‘Chaos Walking‘ Review: Too Much Walking, Not Enough Chaos
There is no such thing as “think before you speak” on New World. The colonized planet, years from Earth even by advanced future spaceships, makes every man’s innermost thoughts audible; the inhabitants call these perceptible thoughts “The Noise.” A few of the most powerful leaders of New World, like Mayor Prentiss (Mads Mikkelsen), can control their Noise, and even use it as a clever weapon. The rest spend their lives at the mercy of their subconscious, trying in vain not to expose all of their deepest and darkest desires. Imagine if your friends or significant other could hear everything you thought. Although Chaos Walking isn’t a horror film, the premise alone is one of the most terrifying scenarios imaginable.
The Noise of New World is the sort of premise that great sci-fi movies are made out of — and that lesser sci-fi movies waste in the service of generic action and chase sequences. Chaos Walking lands somewhere in the middle of the two. Its early scenes establish one particular New World settlement called Prentisstown and show how a teenager named Todd Hewitt (Tom Holland) struggles to control his Noise. They tease out the mystery of how these settlers got there, what happened to the native population, and why their town consists entirely of grown men.
Then a woman literally falls out of the sky. She is Viola, played by Daisy Ridley. Because she is a woman, she has no Noise — for some reason New World’s environment only affects males. So Viola can hear Todd and the rest of the men’s thoughts, but they can’t hear hers. Her arrival changes the power dynamics in the little village, and threatens to expose Prentisstown’s buried secrets.
So far so good. Todd’s inner monologue keeps slipping out, getting him into trouble with his father (Demián Bichir) and the Mayor. Then Viola and Todd need to go on the run in order to acquire some all-important MacGuffin, and the movie becomes a lot less chaos and a lot more walking. Todd and Viola wander the landscape as they stay a step ahead of the forces who want to capture them and claim the MacGuffin for themselves. The pair get to share a few brief conversations about their lives and dreams, but the longer the movie goes, the less time gets spent on the peculiarities of New World, and the more focus gets placed on bland action.
This seems like a colossal waste of Chaos Walking’s concept. Why go to the trouble of inventing and designing this planet where everyone becomes an unwitting telepath only to use it as the setting for the kinds of shootouts and chases that you see in every Earthbound action movie? Chaos Walking’s script is credited to Christopher Ford and Patrick Ness, who also wrote the series of young adult novels that serve as its source material. Without reading Ness’ books, I’m going to assume they don’t briefly consider and then totally abandon the philosophical and metaphorical implications of The Noise the way Chaos Walking does.

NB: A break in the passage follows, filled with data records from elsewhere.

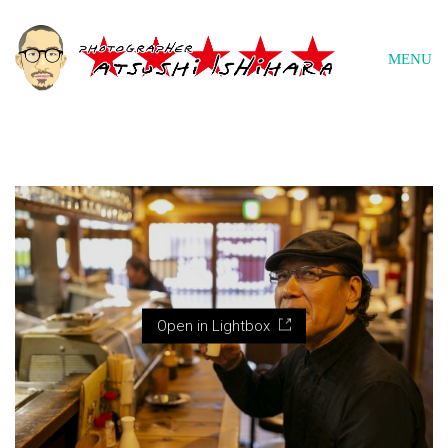
MENU
Open in Lightbox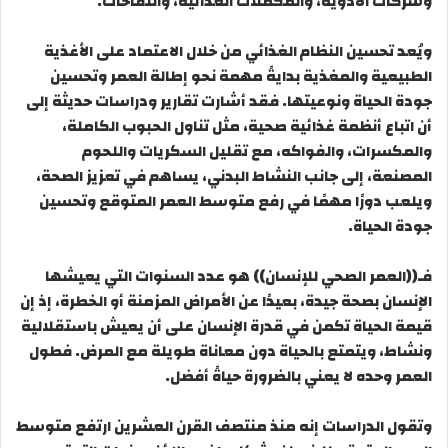
وشركات الأدوية، والمكملات الغذائية، واللقاحات.
ويُعد تحسين النظام الغذائي من خلال الاعتماد على الأغذية
الطبيعية والمغذية بدايةً مهمة نحو إطالة العمر وتحسين
جودة الحياة ونوعيتها. فقد أشارت تقارير ودراسات حديثة إلى
أن اتباع أنظمة غذائية صحية، مثل تناول الحبوب الكاملة،
والمكسرات، والفواكه، مع تقليل السكريات واللحوم
المصنعة، إلى جانب النشاط البدني، يساهم في تعزيز الصحة،
ويلعب دورًا مهمًا في رفع متوسط العمر المتوقع وتحسين
جودة الحياة.
فـ((العمر الصحي للإنسان)) هو عدد السنوات التي يعيشها
الإنسان بصحة جيدة، بعيدًا عن الأمراض المزمنة أو الخطرة، إذ إن
قيمة الحياة تكمن في قدرة الإنسان على أن يعيش باستقلالية
ونشاط، ويتمتع بالحياة دون معاناة طويلة مع المرض. فطول
العمر وحده لا يعني بالضرورة حياةً أفضل.
وتقول الدراسات إنه منذ منتصف القرن العشرين ارتفع متوسط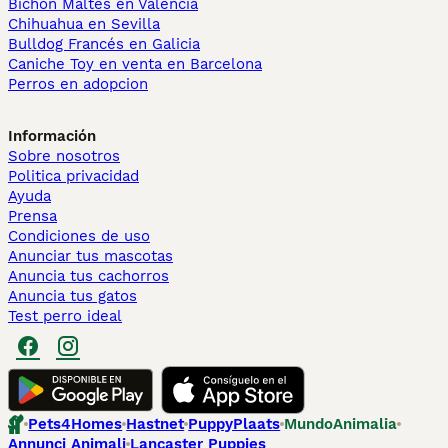
Bichón Maltés en València
Chihuahua en Sevilla
Bulldog Francés en Galicia
Caniche Toy en venta en Barcelona
Perros en adopcion
Información
Sobre nosotros
Politica privacidad
Ayuda
Prensa
Condiciones de uso
Anunciar tus mascotas
Anuncia tus cachorros
Anuncia tus gatos
Test perro ideal
Pets4Homes
Hastnet
PuppyPlaats
MundoAnimalia
Annunci Animali
Lancaster Puppies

Some of the generic bombast could be credited to director Doug Liman, who has made great science-fiction movies (Edge of Tomorrow) and lackluster ones (Jumper), but never made one that wasn’t also a non-stop rollercoaster action movie. In sci-fi mode, Liman has a tendency to emphasize spectacle over everything else, an approach that doesn’t entirely work for a heady concept like Chaos Walking. Here is a story about people who think out loud, and the movie around them gets so busy and noisy we can’t hear ourselves think a lot of the time.

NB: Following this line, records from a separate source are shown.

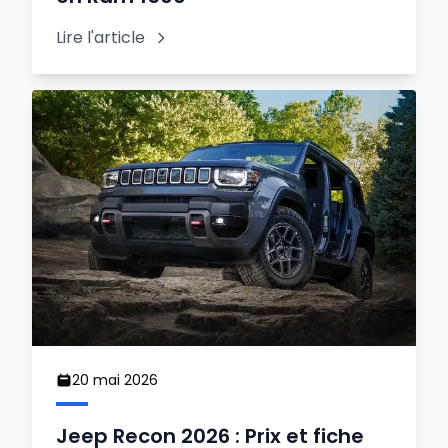
Lire l'article
20 mai 2026
Jeep Recon 2026 : Prix et fiche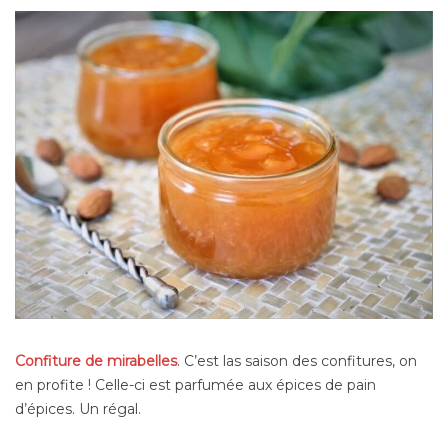
Confiture de mirabelles
. C’est las saison des confitures, on
en profite ! Celle-ci est parfumée aux épices de pain
d’épices. Un régal.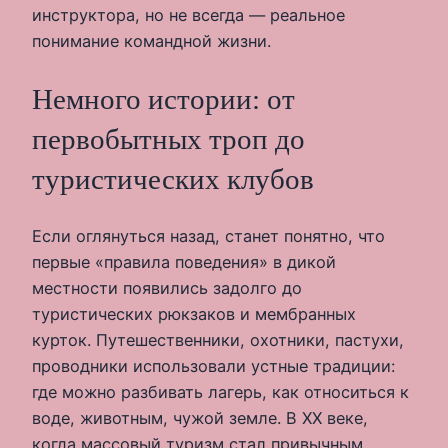
инструктора, но не всегда — реальное
понимание командной жизни.
Немного истории: от
первобытных троп до
туристических клубов
Если оглянуться назад, станет понятно, что
первые «правила поведения» в дикой
местности появились задолго до
туристических рюкзаков и мембранных
курток. Путешественники, охотники, пастухи,
проводники использовали устные традиции:
где можно разбивать лагерь, как относиться к
воде, животным, чужой земле. В XX веке,
когда массовый туризм стал привычным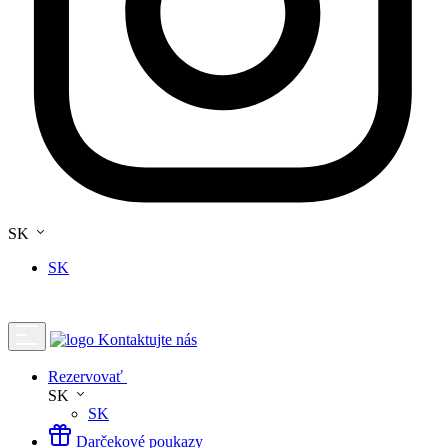
SK
SK
Kontaktujte nás
Rezervovať
SK
SK
Darčekové poukazy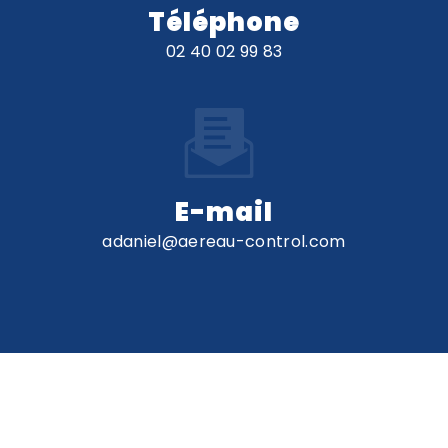
Téléphone
02 40 02 99 83
E-mail
adaniel@aereau-control.com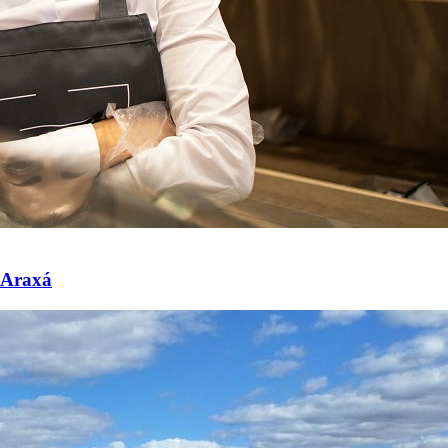
m Araxá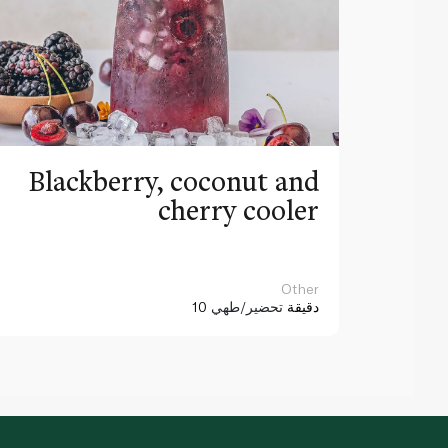
Blackberry, coconut and
cherry cooler
Other
10 دقيقة
تحضير/طهي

The production of Chaos Walking famously dragged on for years. Most of it was shot in the summer of 2017; almost two years later, the cast and crew reassembled to film new scenes, with director Fede Alvarez pitching in during reshoots. Does the tension between Chaos Walking’s more brainy sci-fi elements and bursts of violence stem from the two totally different productions? Did two directors give different parts of the film totally different feels? I don’t know — but I do know that the finished movie is disjointed.
That doesn’t mean it’s entirely bad, though. If anything, it’s too good for its own good. Chaos Walking isn’t the sort of disaster that inspires so-bad-its-good appreciation, and it’s not quite interesting enough to become a genuine cult object. It’s more of a noble misfire. And I would love to hear its creators’ thoughts on why they made certain choices.